**What is needed:**
What must be handed in is the entire listing, exactly as written, with no pictures.

**Source material:**

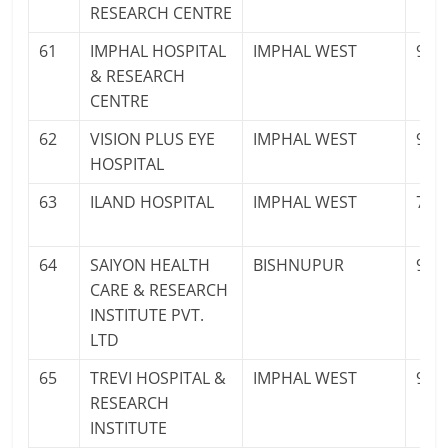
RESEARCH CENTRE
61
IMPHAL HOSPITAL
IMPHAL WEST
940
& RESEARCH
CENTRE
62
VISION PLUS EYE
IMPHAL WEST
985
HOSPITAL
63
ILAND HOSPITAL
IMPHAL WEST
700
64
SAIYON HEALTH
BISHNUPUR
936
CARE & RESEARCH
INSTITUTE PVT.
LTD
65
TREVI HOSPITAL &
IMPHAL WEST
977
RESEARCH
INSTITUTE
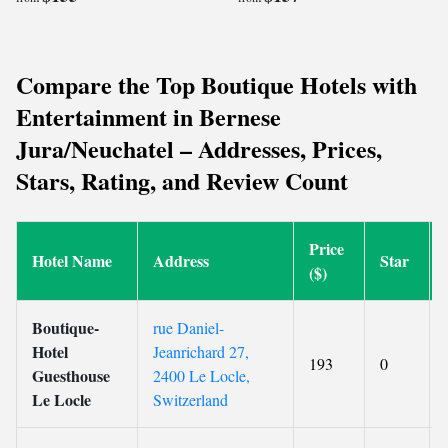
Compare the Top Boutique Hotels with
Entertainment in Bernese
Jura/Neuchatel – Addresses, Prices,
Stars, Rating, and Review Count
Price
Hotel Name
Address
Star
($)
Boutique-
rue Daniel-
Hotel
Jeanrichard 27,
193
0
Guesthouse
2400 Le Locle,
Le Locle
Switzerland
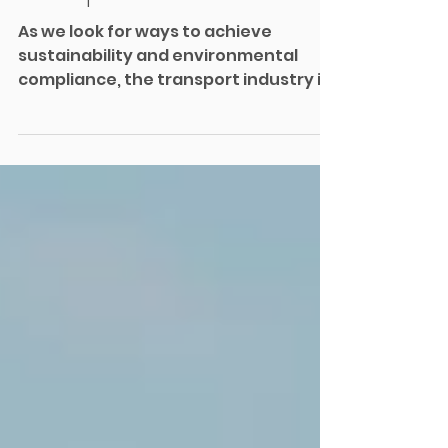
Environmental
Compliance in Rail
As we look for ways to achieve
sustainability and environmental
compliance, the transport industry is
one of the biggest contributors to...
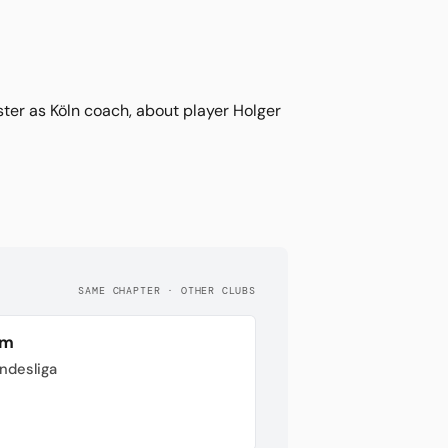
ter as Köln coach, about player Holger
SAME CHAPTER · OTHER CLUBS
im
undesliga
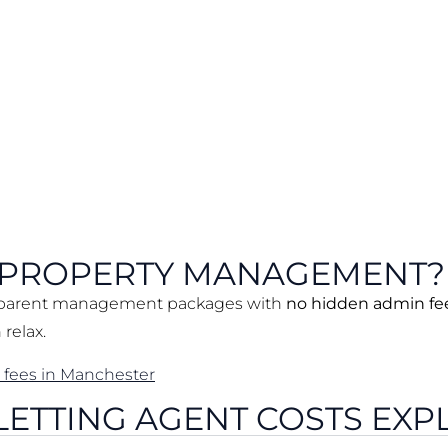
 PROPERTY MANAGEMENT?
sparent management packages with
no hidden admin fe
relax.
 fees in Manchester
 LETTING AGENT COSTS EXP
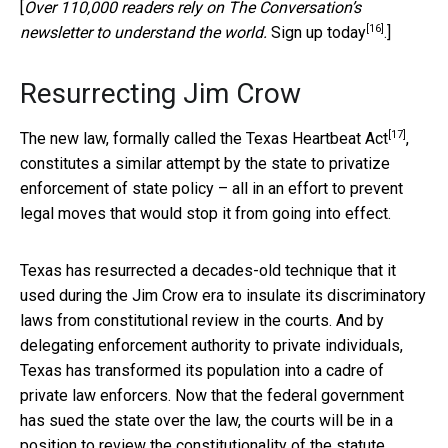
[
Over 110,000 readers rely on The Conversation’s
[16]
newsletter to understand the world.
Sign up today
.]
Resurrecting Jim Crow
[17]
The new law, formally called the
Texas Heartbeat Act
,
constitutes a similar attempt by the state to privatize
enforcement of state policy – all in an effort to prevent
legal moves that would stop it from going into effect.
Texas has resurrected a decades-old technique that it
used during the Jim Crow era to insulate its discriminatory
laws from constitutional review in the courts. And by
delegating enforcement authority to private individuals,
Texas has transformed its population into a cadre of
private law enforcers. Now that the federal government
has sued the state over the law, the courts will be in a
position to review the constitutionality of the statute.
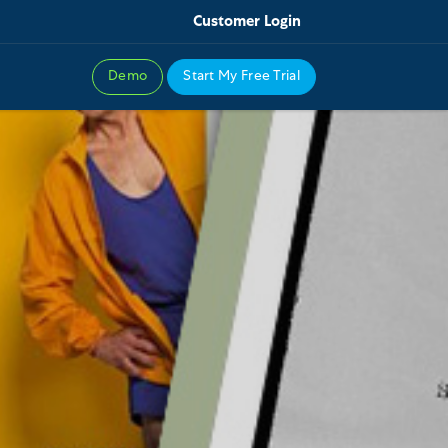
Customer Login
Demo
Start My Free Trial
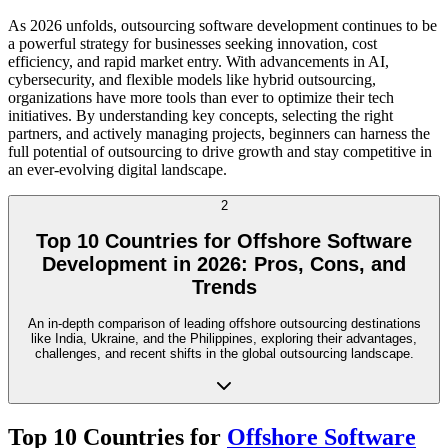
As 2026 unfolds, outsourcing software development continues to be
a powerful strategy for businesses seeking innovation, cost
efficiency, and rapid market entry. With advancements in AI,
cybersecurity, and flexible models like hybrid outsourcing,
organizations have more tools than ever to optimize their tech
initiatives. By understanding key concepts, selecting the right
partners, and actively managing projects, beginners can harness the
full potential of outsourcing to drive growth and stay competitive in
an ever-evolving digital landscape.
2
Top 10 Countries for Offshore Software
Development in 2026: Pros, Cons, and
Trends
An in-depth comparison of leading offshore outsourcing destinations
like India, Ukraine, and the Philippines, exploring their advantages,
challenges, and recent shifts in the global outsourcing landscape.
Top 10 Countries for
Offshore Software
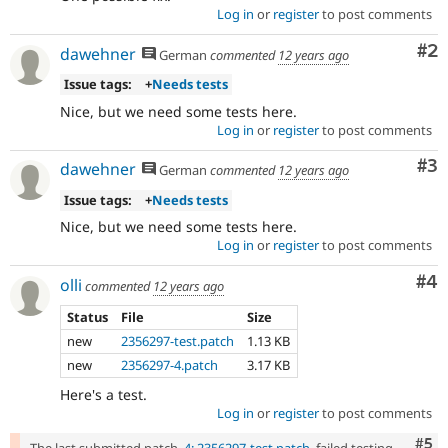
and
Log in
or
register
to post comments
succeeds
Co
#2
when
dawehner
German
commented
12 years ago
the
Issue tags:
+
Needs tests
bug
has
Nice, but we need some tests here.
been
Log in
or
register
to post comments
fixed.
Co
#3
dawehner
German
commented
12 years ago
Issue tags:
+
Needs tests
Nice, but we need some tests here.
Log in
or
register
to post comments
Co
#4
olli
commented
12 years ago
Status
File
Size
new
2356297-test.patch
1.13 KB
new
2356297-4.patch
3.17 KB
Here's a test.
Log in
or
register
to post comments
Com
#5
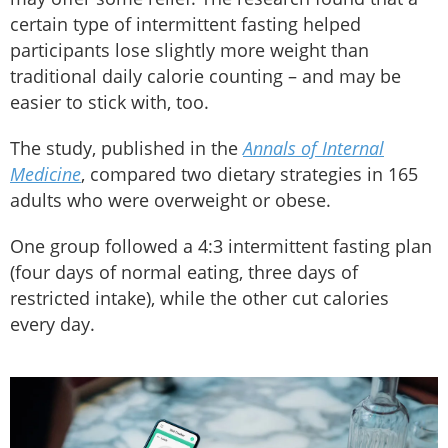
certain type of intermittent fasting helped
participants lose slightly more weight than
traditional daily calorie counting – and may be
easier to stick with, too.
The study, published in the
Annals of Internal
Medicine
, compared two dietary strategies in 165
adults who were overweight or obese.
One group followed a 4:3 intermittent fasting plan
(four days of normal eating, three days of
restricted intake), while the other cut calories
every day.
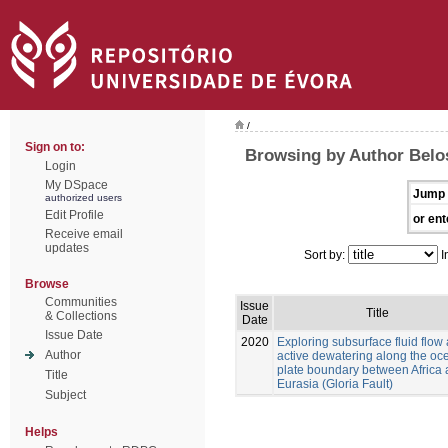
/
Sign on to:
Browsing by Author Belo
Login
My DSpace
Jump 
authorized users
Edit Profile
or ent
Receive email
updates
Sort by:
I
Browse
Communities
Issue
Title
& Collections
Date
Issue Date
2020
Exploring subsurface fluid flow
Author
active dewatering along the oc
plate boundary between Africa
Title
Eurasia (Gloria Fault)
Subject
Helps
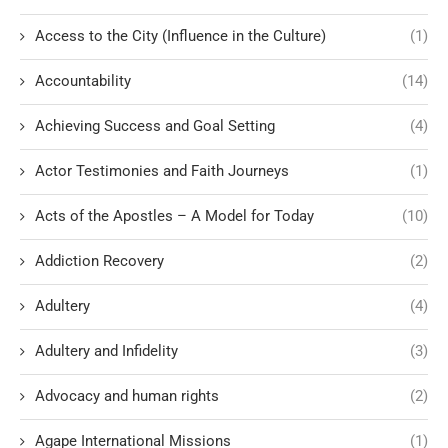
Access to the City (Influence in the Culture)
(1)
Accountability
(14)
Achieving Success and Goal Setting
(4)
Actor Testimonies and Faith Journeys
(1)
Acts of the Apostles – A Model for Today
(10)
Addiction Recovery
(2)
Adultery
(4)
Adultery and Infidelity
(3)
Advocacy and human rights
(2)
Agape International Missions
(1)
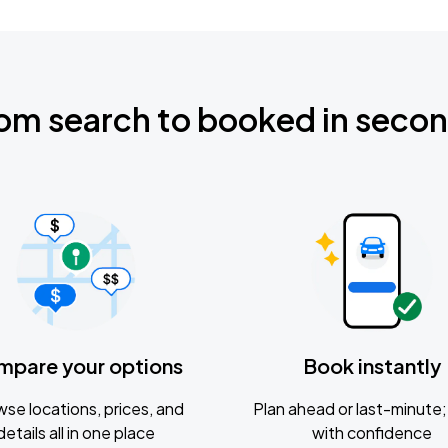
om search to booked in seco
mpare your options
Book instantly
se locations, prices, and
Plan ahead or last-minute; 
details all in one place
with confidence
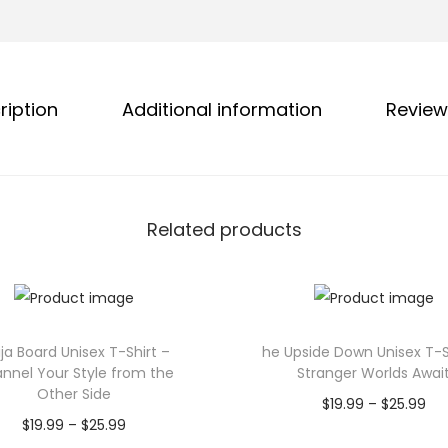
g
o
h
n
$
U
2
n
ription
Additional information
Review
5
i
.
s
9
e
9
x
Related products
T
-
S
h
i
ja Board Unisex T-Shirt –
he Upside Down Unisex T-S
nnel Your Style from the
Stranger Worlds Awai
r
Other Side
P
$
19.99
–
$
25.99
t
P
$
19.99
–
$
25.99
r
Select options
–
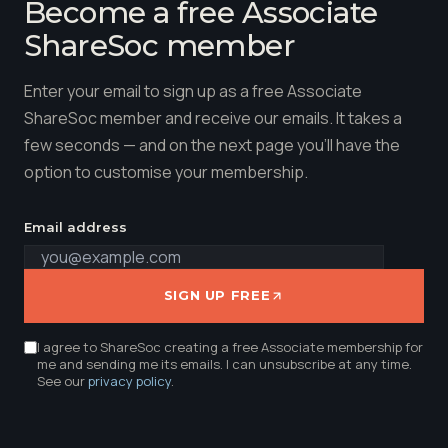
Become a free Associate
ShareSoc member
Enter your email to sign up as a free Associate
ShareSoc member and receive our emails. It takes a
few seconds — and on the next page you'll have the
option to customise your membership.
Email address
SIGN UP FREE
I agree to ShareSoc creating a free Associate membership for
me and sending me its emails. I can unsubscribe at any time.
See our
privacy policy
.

**Exercise response:**
RESEARCH CENTRE
61
IMPHAL HOSPITAL
IMPHAL WEST
940
& RESEARCH
CENTRE
62
VISION PLUS EYE
IMPHAL WEST
985
HOSPITAL
63
ILAND HOSPITAL
IMPHAL WEST
700
64
SAIYON HEALTH
BISHNUPUR
936
CARE & RESEARCH
INSTITUTE PVT.
LTD
65
TREVI HOSPITAL &
IMPHAL WEST
977
RESEARCH
INSTITUTE
Compare the Top Boutique Hotels with
Entertainment in Bernese
Jura/Neuchatel – Addresses, Prices,
Stars, Rating, and Review Count
Price
Hotel Name
Address
Star
($)
Boutique-
rue Daniel-
Hotel
Jeanrichard 27,
193
0
Guesthouse
2400 Le Locle,
Le Locle
Switzerland
Environmental
Compliance in Rail
As we look for ways to achieve
sustainability and environmental
compliance, the transport industry is
one of the biggest contributors to...
ter as Köln coach, about player Holger
SAME CHAPTER · OTHER CLUBS
im
undesliga
 PROPERTY MANAGEMENT?
sparent management packages with
no hidden admin fe
relax.
 fees in Manchester
 LETTING AGENT COSTS EXP
[
Over 110,000 readers rely on The Conversation’s
[16]
newsletter to understand the world.
Sign up today
.]
Resurrecting Jim Crow
[17]
The new law, formally called the
Texas Heartbeat Act
,
constitutes a similar attempt by the state to privatize
enforcement of state policy – all in an effort to prevent
legal moves that would stop it from going into effect.
Texas has resurrected a decades-old technique that it
used during the Jim Crow era to insulate its discriminatory
laws from constitutional review in the courts. And by
delegating enforcement authority to private individuals,
Texas has transformed its population into a cadre of
private law enforcers. Now that the federal government
has sued the state over the law, the courts will be in a
position to review the constitutionality of the statute.
Customer Login
Demo
Start My Free Trial
As 2026 unfolds, outsourcing software development continues to be
a powerful strategy for businesses seeking innovation, cost
efficiency, and rapid market entry. With advancements in AI,
cybersecurity, and flexible models like hybrid outsourcing,
organizations have more tools than ever to optimize their tech
initiatives. By understanding key concepts, selecting the right
partners, and actively managing projects, beginners can harness the
full potential of outsourcing to drive growth and stay competitive in
an ever-evolving digital landscape.
2
Top 10 Countries for Offshore Software
Development in 2026: Pros, Cons, and
Trends
An in-depth comparison of leading offshore outsourcing destinations
like India, Ukraine, and the Philippines, exploring their advantages,
challenges, and recent shifts in the global outsourcing landscape.
Top 10 Countries for
Offshore Software
and
Log in
or
register
to post comments
succeeds
Co
#2
when
dawehner
German
commented
12 years ago
the
Issue tags:
+
Needs tests
bug
has
Nice, but we need some tests here.
been
Log in
or
register
to post comments
fixed.
Co
#3
dawehner
German
commented
12 years ago
Issue tags:
+
Needs tests
Nice, but we need some tests here.
Log in
or
register
to post comments
Co
#4
olli
commented
12 years ago
Status
File
Size
new
2356297-test.patch
1.13 KB
new
2356297-4.patch
3.17 KB
Here's a test.
Log in
or
register
to post comments
Com
#5
certain type of intermittent fasting helped
participants lose slightly more weight than
traditional daily calorie counting – and may be
easier to stick with, too.
The study, published in the
Annals of Internal
Medicine
, compared two dietary strategies in 165
adults who were overweight or obese.
One group followed a 4:3 intermittent fasting plan
(four days of normal eating, three days of
restricted intake), while the other cut calories
every day.
/
Sign on to:
Browsing by Author Belo
Login
My DSpace
Jump 
authorized users
Edit Profile
or ent
Receive email
updates
Sort by:
I
Browse
Communities
Issue
Title
& Collections
Date
Issue Date
2020
Exploring subsurface fluid flow
Author
active dewatering along the oc
plate boundary between Africa
Title
Eurasia (Gloria Fault)
Subject
Helps
Access to the City (Influence in the Culture)
(1)
Accountability
(14)
Achieving Success and Goal Setting
(4)
Actor Testimonies and Faith Journeys
(1)
Acts of the Apostles – A Model for Today
(10)
Addiction Recovery
(2)
Adultery
(4)
Adultery and Infidelity
(3)
Advocacy and human rights
(2)
Agape International Missions
(1)
om search to booked in seco
mpare your options
Book instantly
se locations, prices, and
Plan ahead or last-minute; 
details all in one place
with confidence
g
o
h
n
$
U
2
n
ription
Additional information
Review
5
i
.
s
9
e
9
x
Related products
T
-
S
h
i
ja Board Unisex T-Shirt –
he Upside Down Unisex T-S
nnel Your Style from the
Stranger Worlds Awai
r
Other Side
P
$
19.99
–
$
25.99
t
P
$
19.99
–
$
25.99
r
Select options
–
Become a free Associate
ShareSoc member
Enter your email to sign up as a free Associate
ShareSoc member and receive our emails. It takes a
few seconds — and on the next page you'll have the
option to customise your membership.
Email address
SIGN UP FREE
I agree to ShareSoc creating a free Associate membership for
me and sending me its emails. I can unsubscribe at any time.
See our
privacy policy
.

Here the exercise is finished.